- EXERCISE -
Please reproduce all of the listing below exactly and drop its images.
START PROVIDED RECORDS
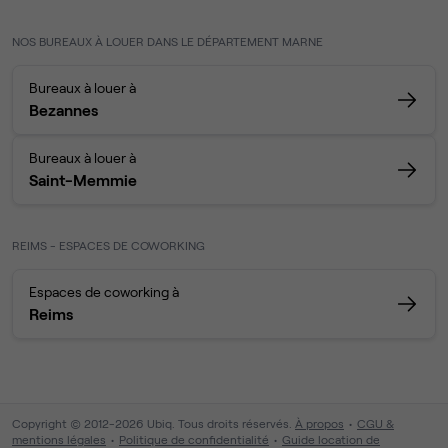
NOS BUREAUX À LOUER DANS LE DÉPARTEMENT MARNE
Bureaux à louer à
Bezannes
Bureaux à louer à
Saint-Memmie
REIMS - ESPACES DE COWORKING
Espaces de coworking à
Reims
Copyright © 2012-2026 Ubiq. Tous droits réservés.
À propos
CGU &
mentions légales
Politique de confidentialité
Guide location de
END PROVIDED RECORDS
- RESULT -
NOS BUREAUX À LOUER DANS LE DÉPARTEMENT MARNE
Bureaux à louer à
Bezannes
Bureaux à louer à
Saint-Memmie
REIMS - ESPACES DE COWORKING
Espaces de coworking à
Reims
Copyright © 2012-2026 Ubiq. Tous droits réservés.
À propos
CGU &
mentions légales
Politique de confidentialité
Guide location de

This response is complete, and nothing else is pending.